2. Cardiopulmonary stage
Most of the 2 ~ 3 days after the rapid emergence of cough, shortness of breath and respiratory distress and enter the respiratory failure period, this period for non-cardiogenic pulmonary edema. Physical examination shows that the respiratory rate increases, the heart rate increases, coarse or fine wet rales can be heard in the lungs, and a few patients have pleural effusion or pericardial effusion. In severe cases, hypotension, shock, heart failure, and arrhythmias such as sinus bradycardia or sinus tachycardia may occur. Only a few patients are found to have lid conjunctival congestion, bulbar conjunctival edema, skin and mucous membrane hemorrhagic spots or hemorrhagic spots.
3.Recovery period
Patients who can pass the respiratory failure stage gradually enter the recovery stage, at this time the respiration is stable, the hypoxia is corrected, but a small number of patients can still be seen in the persistence of low-grade fever, and the physical strength still has some time to recover. However, some patients do not have pulmonary syndrome.
Examination
1. Laboratory examination
Most patients with this disease have elevated white blood cell counts, up to (30-65)×109/L. Neutrophils are obviously elevated, with leftward shifting of the nucleus, which may appear as immunoblast-type lymphocytes, late juvenile granulocytes and/or mesophilic granulocytes, and heterogeneous lymphocytes are common; platelets are obviously reduced, and some patients have hemoconcentration, with elevation of erythrocytes and hemoglobin and increase in hematocrit.
2. Other auxiliary examinations
(1) Patients with renal damage may have urinary protein and microscopic hematuria, and urinary protein is usually ++.
(2) Blood biochemical examination: ALT and AST are elevated and hypoproteinemia, in addition, LDH and creatine kinase are often elevated, urea nitrogen and creatinine are elevated in patients with renal damage, and a few patients have metabolic acidosis.
(3) Arterial catheterization examination, low pulmonary artery wedge pressure and markedly reduced cardiac index suggest non-cardiogenic pulmonary edema.
(4) X-ray examination: infiltration shadow can be seen in the interstitium of both lungs, or infiltration shadow can be seen in both interstitium and alveoli, and pleural effusion and pericardial effusion can be seen in some patients.
(5) Bronchoscopy found that the airway was normal, no bronchial mucosal damage was found, and erythema was seen in the airway of a few patients.
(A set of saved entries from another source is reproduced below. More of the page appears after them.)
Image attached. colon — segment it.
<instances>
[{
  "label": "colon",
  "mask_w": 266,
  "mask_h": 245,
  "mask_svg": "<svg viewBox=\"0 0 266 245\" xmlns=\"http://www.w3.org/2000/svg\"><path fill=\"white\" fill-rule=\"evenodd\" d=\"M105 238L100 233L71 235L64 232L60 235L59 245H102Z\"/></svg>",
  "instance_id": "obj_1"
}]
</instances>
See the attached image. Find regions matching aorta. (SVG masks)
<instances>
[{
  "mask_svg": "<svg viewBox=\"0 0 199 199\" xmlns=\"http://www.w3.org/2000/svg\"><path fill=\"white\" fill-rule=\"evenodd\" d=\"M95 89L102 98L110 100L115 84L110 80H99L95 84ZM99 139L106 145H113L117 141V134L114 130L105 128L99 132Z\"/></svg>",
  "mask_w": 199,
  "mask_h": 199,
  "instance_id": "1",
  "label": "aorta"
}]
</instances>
Measurement of total protein, clear protein and lactate dehydrogenase in the endotracheal aspirate is significantly higher, even reaching or exceeding the serum level.
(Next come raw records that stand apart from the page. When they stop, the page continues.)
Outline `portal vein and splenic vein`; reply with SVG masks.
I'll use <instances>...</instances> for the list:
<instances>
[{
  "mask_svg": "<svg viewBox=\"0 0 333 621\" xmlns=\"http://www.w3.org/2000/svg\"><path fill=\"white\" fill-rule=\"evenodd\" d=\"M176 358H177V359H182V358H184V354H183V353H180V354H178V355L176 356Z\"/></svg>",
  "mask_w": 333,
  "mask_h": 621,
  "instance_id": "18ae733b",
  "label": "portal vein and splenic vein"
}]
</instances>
3. Coagulation function examination
Prolongation of whole blood partial thromboplastin time (WBPTT) and prothrombin time can be seen, and fibrin degradation products are elevated in a few patients, but fibrinogen is normal.
Diagnosis.
A history of rodent exposure, typical clinical course, signs and symptoms of cardiopulmonary involvement, physical signs and hematologic changes contribute to the diagnosis of the disease.
Differential Diagnosis
HPS needs to be differentiated from various types of bacterial and viral pneumonia.
Treatment
Specific treatment is lacking. Ribavirin can be used early in the course of the disease; it is ineffective when used after entering the cardiopulmonary phase. Current treatments are supportive, especially respiratory and circulatory support. Oxygen therapy and mechanical ventilation are routinely used.